GIVEN DATA
"""

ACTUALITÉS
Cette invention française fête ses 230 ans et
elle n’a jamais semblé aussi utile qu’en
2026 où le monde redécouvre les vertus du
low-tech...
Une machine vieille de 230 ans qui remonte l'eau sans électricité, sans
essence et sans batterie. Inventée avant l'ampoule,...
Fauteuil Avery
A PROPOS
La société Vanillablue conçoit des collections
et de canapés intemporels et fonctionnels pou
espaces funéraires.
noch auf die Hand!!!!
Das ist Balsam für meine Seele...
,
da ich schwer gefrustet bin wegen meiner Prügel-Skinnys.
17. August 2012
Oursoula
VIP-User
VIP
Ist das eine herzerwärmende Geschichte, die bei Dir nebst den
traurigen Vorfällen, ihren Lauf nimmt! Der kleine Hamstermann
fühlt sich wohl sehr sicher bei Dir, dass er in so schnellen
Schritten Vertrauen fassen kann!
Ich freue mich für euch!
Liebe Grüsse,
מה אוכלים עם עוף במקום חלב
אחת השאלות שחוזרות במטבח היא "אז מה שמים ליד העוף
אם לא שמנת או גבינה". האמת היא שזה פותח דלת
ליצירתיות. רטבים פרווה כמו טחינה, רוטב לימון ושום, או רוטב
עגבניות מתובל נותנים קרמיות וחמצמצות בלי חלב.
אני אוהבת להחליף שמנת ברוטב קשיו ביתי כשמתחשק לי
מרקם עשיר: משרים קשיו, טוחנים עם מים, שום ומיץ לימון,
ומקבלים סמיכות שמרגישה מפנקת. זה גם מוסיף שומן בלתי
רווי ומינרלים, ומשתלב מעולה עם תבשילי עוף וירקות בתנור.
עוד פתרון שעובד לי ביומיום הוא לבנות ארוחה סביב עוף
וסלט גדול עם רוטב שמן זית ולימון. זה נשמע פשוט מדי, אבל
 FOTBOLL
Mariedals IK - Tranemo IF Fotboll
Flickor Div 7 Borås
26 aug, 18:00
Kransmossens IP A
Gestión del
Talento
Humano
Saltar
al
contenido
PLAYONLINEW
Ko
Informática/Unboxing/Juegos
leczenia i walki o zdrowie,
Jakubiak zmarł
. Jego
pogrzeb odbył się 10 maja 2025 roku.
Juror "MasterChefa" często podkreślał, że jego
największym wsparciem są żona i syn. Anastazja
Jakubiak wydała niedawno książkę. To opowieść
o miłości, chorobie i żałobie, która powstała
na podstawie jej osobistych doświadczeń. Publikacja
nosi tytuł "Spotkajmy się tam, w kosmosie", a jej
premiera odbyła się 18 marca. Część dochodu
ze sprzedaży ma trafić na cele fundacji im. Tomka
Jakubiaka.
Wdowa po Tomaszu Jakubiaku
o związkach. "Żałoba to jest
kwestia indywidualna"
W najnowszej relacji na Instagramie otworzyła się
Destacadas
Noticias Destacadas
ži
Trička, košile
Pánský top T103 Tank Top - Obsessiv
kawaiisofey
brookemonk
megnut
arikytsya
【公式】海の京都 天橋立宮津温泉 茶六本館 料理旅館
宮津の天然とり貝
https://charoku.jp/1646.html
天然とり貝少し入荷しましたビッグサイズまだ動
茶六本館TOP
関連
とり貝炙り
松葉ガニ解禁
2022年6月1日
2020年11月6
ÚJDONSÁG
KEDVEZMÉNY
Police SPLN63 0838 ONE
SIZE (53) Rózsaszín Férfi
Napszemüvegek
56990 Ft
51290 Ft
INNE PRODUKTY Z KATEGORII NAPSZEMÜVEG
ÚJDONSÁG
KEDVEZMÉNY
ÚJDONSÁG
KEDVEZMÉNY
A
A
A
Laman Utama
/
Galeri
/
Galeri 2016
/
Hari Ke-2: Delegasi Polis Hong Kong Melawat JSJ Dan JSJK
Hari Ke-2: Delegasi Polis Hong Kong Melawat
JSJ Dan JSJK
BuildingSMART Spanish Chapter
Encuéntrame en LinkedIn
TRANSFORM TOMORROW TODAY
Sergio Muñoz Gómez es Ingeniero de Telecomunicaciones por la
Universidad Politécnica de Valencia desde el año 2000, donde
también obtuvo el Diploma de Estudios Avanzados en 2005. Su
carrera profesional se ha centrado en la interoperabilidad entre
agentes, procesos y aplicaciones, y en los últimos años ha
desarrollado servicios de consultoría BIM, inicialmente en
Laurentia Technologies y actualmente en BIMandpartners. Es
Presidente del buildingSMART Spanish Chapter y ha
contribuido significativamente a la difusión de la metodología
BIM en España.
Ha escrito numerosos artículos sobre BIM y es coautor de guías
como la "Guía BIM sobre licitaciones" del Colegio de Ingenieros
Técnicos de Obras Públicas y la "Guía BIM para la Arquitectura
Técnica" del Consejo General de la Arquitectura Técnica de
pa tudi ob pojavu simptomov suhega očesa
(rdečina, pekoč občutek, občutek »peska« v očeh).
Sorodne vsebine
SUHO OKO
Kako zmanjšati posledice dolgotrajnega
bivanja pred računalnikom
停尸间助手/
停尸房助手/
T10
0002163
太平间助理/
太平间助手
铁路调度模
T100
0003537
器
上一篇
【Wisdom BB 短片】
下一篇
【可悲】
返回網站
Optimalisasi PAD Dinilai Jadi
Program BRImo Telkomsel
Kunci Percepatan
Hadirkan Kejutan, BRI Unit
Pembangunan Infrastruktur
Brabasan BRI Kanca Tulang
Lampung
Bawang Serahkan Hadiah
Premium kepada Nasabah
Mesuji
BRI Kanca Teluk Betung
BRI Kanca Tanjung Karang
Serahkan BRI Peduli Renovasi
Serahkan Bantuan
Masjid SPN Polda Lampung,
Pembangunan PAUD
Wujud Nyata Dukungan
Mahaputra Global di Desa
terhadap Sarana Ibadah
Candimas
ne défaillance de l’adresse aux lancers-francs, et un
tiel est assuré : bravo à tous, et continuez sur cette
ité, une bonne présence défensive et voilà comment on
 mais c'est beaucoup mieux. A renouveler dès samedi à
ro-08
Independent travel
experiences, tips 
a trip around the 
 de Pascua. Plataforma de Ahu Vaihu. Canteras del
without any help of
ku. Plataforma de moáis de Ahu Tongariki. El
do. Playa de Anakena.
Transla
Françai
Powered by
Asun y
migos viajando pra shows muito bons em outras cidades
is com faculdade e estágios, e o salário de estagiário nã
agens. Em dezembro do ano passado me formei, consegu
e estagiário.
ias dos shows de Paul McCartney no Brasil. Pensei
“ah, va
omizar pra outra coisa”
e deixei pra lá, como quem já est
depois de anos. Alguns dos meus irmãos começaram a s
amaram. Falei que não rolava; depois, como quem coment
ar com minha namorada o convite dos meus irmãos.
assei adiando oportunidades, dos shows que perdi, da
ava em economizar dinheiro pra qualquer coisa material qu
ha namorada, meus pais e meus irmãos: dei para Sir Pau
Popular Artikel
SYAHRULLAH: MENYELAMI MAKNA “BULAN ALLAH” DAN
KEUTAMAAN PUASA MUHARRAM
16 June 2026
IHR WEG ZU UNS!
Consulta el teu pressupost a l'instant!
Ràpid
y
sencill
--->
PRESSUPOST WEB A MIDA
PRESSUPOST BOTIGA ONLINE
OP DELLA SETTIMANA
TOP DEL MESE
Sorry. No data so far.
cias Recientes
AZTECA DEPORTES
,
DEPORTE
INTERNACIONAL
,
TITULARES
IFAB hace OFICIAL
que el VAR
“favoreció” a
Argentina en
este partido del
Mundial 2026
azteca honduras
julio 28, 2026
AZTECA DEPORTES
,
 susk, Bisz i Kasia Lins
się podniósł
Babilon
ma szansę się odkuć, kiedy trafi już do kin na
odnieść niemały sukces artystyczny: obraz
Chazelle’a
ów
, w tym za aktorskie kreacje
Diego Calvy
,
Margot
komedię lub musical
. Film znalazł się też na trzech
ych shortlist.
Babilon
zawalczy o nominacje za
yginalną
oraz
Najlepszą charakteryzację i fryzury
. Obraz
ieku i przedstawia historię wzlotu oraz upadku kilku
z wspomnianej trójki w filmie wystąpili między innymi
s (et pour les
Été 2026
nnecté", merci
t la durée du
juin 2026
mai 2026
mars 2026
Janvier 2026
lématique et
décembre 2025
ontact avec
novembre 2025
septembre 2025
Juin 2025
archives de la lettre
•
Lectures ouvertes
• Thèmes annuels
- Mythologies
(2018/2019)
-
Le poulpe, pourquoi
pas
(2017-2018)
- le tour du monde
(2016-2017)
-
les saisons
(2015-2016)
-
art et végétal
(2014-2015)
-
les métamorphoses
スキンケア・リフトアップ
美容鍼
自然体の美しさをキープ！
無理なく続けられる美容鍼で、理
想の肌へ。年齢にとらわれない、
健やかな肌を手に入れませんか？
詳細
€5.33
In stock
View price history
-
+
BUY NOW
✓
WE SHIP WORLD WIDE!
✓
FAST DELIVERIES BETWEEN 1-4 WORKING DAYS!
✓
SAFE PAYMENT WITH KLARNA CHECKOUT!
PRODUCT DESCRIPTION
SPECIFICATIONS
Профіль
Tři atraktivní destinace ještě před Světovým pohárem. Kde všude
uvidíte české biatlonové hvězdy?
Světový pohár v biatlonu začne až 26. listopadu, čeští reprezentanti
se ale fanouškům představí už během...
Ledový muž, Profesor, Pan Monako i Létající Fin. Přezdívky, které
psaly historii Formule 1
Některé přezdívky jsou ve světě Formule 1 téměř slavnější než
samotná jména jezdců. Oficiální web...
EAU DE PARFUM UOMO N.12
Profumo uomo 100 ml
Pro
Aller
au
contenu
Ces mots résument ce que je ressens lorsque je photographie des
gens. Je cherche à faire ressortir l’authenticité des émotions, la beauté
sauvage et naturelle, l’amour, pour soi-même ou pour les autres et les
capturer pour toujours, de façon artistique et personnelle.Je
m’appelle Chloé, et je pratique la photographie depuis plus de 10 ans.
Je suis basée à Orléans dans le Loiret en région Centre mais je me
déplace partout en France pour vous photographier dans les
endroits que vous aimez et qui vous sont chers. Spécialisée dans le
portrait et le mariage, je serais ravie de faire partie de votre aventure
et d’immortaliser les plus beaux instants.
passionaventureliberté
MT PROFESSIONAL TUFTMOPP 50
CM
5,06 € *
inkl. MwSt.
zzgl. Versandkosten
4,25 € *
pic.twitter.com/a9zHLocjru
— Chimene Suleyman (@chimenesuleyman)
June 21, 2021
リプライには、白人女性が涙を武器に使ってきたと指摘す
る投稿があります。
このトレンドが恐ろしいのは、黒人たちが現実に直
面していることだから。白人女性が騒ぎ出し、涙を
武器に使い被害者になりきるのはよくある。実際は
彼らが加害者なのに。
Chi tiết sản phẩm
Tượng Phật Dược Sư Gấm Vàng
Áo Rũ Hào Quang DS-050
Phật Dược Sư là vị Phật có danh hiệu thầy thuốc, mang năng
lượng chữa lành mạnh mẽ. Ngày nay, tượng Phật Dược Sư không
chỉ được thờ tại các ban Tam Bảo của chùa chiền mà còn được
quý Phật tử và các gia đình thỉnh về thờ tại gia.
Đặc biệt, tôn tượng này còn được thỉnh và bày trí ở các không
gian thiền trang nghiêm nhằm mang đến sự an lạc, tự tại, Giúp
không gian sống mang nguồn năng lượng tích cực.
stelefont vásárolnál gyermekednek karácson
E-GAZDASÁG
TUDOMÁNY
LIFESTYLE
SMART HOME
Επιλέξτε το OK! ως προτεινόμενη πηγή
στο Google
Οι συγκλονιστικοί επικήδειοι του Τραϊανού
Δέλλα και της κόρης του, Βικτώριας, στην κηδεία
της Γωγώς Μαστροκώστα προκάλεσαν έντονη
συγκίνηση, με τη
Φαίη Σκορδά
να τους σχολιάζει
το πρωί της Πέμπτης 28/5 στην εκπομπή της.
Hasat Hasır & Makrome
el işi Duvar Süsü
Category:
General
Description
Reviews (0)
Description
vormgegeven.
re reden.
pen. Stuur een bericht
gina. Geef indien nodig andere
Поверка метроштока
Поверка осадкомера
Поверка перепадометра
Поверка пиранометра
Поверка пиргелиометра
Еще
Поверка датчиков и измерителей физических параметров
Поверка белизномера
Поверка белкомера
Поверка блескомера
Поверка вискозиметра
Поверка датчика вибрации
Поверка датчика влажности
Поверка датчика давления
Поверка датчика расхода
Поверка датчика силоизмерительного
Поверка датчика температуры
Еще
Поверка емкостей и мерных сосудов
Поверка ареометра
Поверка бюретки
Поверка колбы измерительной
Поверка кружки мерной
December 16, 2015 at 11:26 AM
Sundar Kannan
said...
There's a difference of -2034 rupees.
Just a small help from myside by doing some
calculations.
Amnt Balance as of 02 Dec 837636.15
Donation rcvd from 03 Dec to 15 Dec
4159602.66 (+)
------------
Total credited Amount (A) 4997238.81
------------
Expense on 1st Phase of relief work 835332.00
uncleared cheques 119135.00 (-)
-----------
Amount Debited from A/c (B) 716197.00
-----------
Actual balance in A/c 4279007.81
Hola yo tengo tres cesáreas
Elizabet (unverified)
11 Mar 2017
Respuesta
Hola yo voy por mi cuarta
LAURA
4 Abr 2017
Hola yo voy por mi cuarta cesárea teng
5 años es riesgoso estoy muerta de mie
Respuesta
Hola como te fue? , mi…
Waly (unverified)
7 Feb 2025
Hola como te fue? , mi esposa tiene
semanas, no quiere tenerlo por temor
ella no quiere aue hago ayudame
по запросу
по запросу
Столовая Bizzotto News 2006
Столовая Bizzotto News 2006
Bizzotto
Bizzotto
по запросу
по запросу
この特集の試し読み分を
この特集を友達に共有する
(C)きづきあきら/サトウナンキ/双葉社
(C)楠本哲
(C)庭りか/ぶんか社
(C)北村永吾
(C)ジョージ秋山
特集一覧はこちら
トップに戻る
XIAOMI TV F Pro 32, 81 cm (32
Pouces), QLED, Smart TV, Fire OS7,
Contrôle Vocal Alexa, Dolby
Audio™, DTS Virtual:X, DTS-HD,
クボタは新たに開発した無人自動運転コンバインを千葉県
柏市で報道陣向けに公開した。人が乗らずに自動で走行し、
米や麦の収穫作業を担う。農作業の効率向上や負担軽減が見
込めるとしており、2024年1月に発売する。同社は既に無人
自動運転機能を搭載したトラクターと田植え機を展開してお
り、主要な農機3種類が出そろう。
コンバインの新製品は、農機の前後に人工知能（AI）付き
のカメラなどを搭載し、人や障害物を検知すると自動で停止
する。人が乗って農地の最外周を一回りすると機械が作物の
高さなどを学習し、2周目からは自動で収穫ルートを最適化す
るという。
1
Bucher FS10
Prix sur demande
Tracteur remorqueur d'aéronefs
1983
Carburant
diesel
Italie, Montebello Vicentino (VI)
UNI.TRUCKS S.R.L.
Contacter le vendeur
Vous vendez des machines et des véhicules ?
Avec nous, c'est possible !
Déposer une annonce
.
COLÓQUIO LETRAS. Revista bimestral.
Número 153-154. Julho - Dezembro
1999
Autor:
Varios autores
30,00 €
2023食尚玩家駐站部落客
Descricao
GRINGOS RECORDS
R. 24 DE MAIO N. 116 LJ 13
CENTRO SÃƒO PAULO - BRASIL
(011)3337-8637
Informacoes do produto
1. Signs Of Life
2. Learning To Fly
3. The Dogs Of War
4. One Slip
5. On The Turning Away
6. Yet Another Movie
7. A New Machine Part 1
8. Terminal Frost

"""

EXERCISE DESCRIPTION
Whatever else the listing above holds, retype exactly only the lines from the one containing "Sergio Muñoz Gómez" to the one containing "BRI Kanca Teluk Betung", both ends kept.

EXERCISE RESPONSE
Sergio Muñoz Gómez es Ingeniero de Telecomunicaciones por la
Universidad Politécnica de Valencia desde el año 2000, donde
también obtuvo el Diploma de Estudios Avanzados en 2005. Su
carrera profesional se ha centrado en la interoperabilidad entre
agentes, procesos y aplicaciones, y en los últimos años ha
desarrollado servicios de consultoría BIM, inicialmente en
Laurentia Technologies y actualmente en BIMandpartners. Es
Presidente del buildingSMART Spanish Chapter y ha
contribuido significativamente a la difusión de la metodología
BIM en España.
Ha escrito numerosos artículos sobre BIM y es coautor de guías
como la "Guía BIM sobre licitaciones" del Colegio de Ingenieros
Técnicos de Obras Públicas y la "Guía BIM para la Arquitectura
Técnica" del Consejo General de la Arquitectura Técnica de
pa tudi ob pojavu simptomov suhega očesa
(rdečina, pekoč občutek, občutek »peska« v očeh).
Sorodne vsebine
SUHO OKO
Kako zmanjšati posledice dolgotrajnega
bivanja pred računalnikom
停尸间助手/
停尸房助手/
T10
0002163
太平间助理/
太平间助手
铁路调度模
T100
0003537
器
上一篇
【Wisdom BB 短片】
下一篇
【可悲】
返回網站
Optimalisasi PAD Dinilai Jadi
Program BRImo Telkomsel
Kunci Percepatan
Hadirkan Kejutan, BRI Unit
Pembangunan Infrastruktur
Brabasan BRI Kanca Tulang
Lampung
Bawang Serahkan Hadiah
Premium kepada Nasabah
Mesuji
BRI Kanca Teluk Betung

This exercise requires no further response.